Here’s latest report from Joseph Vranich, who keeps his list at The Business Relocation Coach blog.
California Companies Moving Away or Shifting Work Out Reaches New Record: 158
(for 2010 alone)
:

In the three weeks since my last tally, I’ve learned about another 14 companies that have left California completely or re-directed capital to build facilities out of state. The names of the 14 and justifications for listing them appear below. Today’s entry builds upon the Sept. 21 entry 144 Companies Shrink from Calif. This Year – Three Times the Total for All of 2009.….

Five enterprises represent the type of operations coveted by many California politicians — “green” companies — namely DayStar Technologies, Vetrazzo, SMA America LLC, Enfinity Corp., and Power-One. Those companies have opted for Georgia, Arizona, Colorado and an apparently as-yet-undetermined “overseas location.”

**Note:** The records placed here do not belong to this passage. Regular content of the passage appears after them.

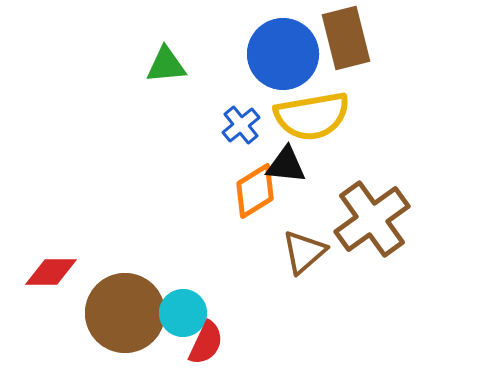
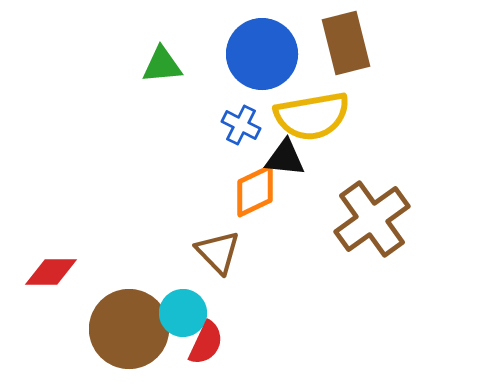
brown rectangle: moved 5 px down
blue circle: moved 21 px left
green triangle: moved 4 px left
blue cross: rotated 24 degrees counterclockwise
black triangle: moved 1 px left, 7 px up
orange diamond: rotated 6 degrees clockwise
brown triangle: moved 86 px left; rotated 33 degrees counterclockwise
brown circle: moved 4 px right, 16 px down
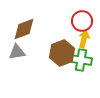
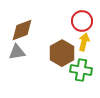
brown diamond: moved 2 px left, 1 px down
yellow arrow: moved 3 px down
brown hexagon: rotated 10 degrees counterclockwise
green cross: moved 10 px down
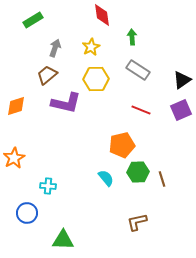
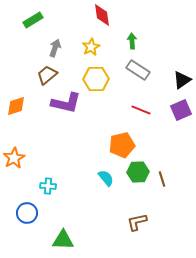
green arrow: moved 4 px down
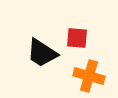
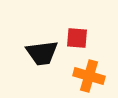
black trapezoid: rotated 40 degrees counterclockwise
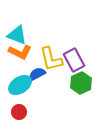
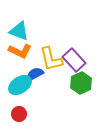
cyan triangle: moved 2 px right, 4 px up
orange L-shape: moved 1 px up
purple rectangle: rotated 15 degrees counterclockwise
blue semicircle: moved 2 px left
red circle: moved 2 px down
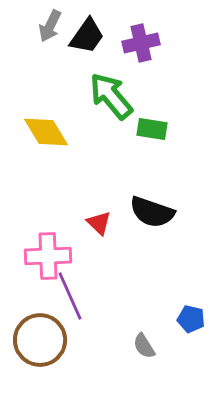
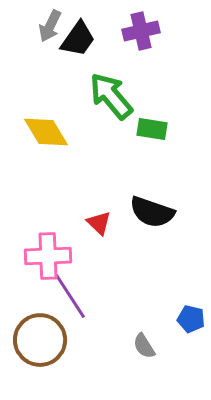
black trapezoid: moved 9 px left, 3 px down
purple cross: moved 12 px up
purple line: rotated 9 degrees counterclockwise
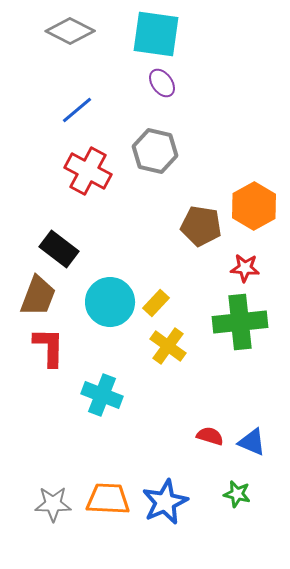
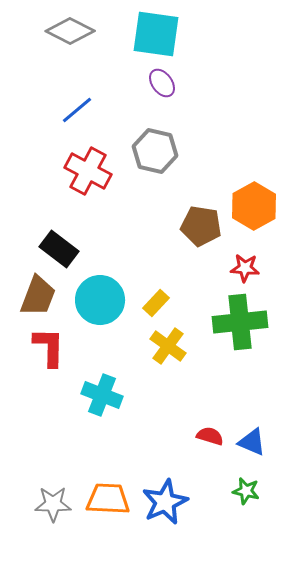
cyan circle: moved 10 px left, 2 px up
green star: moved 9 px right, 3 px up
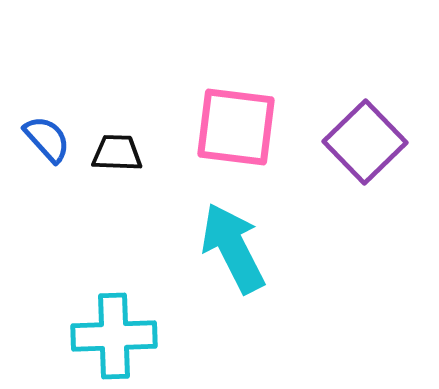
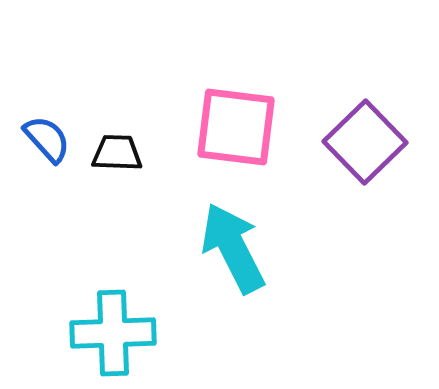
cyan cross: moved 1 px left, 3 px up
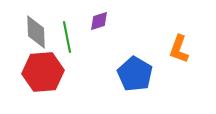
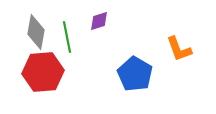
gray diamond: rotated 12 degrees clockwise
orange L-shape: rotated 40 degrees counterclockwise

But wasn’t California supposed be the goldenest of golden states for environmentally sensitive companies? If the incentivizing, subsidizing, speechifying and blandishments fail to keep companies from abandoning the state — or establishing their new operations elsewhere — what does that suggest about the federal government pursuing the same policies?

California’s unemployment rate in September was 12.4 percent.

More from Jan Norman, The Orange County Register’s columnist on small business:

Here’s the website of ”Yes on 23,”, the California Jobs Initiative, to suspend California’s global warming mandates until the state’s economy and employment recover.

In a news release, Lucy Dunn, President and CEO of the Orange County Business Council said:

Very simply, if we don’t pass Proposition 23, businesses will be forced to lay off workers so that they have the money to pay for expensive new state rules and regulations. California alone shouldn’t bear the brunt – or the cost – of fighting global warming. As a single state, we can’t solve global climate issues, and we certainly shouldn’t put people out of work at such a difficult economic time.